JAX Featured

Elegy(High-level API for deep learning in JAX & Flax)

Derrick Mwiti

Aug 20, 2022 • 6 min read

Training deep learning networks in Flax is done in a couple of steps. It involves creating the following functions:

Model definition.
Compute metrics.
Training state.
Training step.
Training and evaluation function.

Flax and JAX give more control in defining and training deep learning networks. However, this comes with more verbosity. Enter Elegy. Elegy is a high-level API for creating deep learning networks in JAX. Elegy's API is like the one in Keras.

Let's look at how to use Elegy to define and train deep learning networks in Flax.

Data pre-processing

To make this illustration concrete, we'll use the movie review data from Kaggle to create an LSTM network in Flax.

The first step is to download and extract the data.

import os
import kaggle
# Obtain from https://www.kaggle.com/username/account
os.environ["KAGGLE_USERNAME"]="KAGGLE_USERNAME"
os.environ["KAGGLE_KEY"]="KAGGLE_KEY"
!kaggle datasets download lakshmi25npathi/imdb-dataset-of-50k-movie-reviews
import zipfile
with zipfile.ZipFile('imdb-dataset-of-50k-movie-reviews.zip', 'r') as zip_ref:
    zip_ref.extractall('imdb-dataset-of-50k-movie-reviews')
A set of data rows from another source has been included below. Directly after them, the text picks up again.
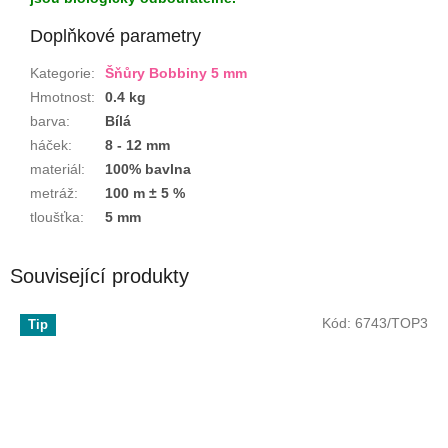
Doplňkové parametry
Kategorie
:
Šňůry Bobbiny 5 mm
Hmotnost
:
0.4 kg
barva
:
Bílá
háček
:
8 - 12 mm
materiál
:
100% bavlna
metráž
:
100 m ± 5 %
tloušťka
:
5 mm
Související produkty
Kód:
6743/TOP3
Tip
Next, we define the following processing steps:

Split the data into a training and testing set.
Remove stopwords from the data.
Clean the data by removing punctuations and other special characters.
Convert the data to a TensorFlow dataset.
Conver the data to numerical representation using the Keras vectorization layer.

import numpy as np 
import pandas as pd 
from numpy import array
import tensorflow_datasets as tfds
import tensorflow as tf
from sklearn.model_selection import train_test_split 
from sklearn.preprocessing import LabelEncoder
import matplotlib.pyplot as plt
from sklearn.model_selection import train_test_split
import tensorflow as tf

df = pd.read_csv("imdb-dataset-of-50k-movie-reviews/IMDB Dataset.csv")
import nltk
from nltk.corpus import stopwords
nltk.download('stopwords')
def remove_stop_words(review):
    review_minus_sw = []
    stop_words = stopwords.words('english')
    review = review.split()
    cleaned_review = [review_minus_sw.append(word) for word in review if word not in stop_words]            
    cleaned_review = ' '.join(review_minus_sw)
    return cleaned_review       
    
df['review'] = df['review'].apply(remove_stop_words)
labelencoder = LabelEncoder()
df = df.assign(sentiment = labelencoder.fit_transform(df["sentiment"]))
df = df.drop_duplicates()
docs = df['review']
labels = array(df['sentiment'])
X_train, X_test , y_train, y_test = train_test_split(docs, labels , test_size = 0.20, random_state=0)
max_features = 10000  # Maximum vocab size.
batch_size = 128
max_len = 50 # Sequence length to pad the outputs to.
vectorize_layer = tf.keras.layers.TextVectorization(standardize='lower_and_strip_punctuation',max_tokens=max_features,output_mode='int',output_sequence_length=max_len)
vectorize_layer.adapt(X_train)
X_train_padded =  vectorize_layer(X_train)
X_test_padded =  vectorize_layer(X_test)
training_data = tf.data.Dataset.from_tensor_slices((X_train_padded, y_train))
validation_data = tf.data.Dataset.from_tensor_slices((X_test_padded, y_test))
training_data = training_data.batch(batch_size)
validation_data = validation_data.batch(batch_size)
def get_train_batches():
  ds = training_data.prefetch(1)
  ds = ds.repeat(3)
  ds = ds.shuffle(3, reshuffle_each_iteration=True)
  # tfds.dataset_as_numpy converts the tf.data.Dataset into an iterable of NumPy arrays
  return tfds.as_numpy(ds)

Model definition in Elegy

Start by installing Elegy, Flax, and JAX.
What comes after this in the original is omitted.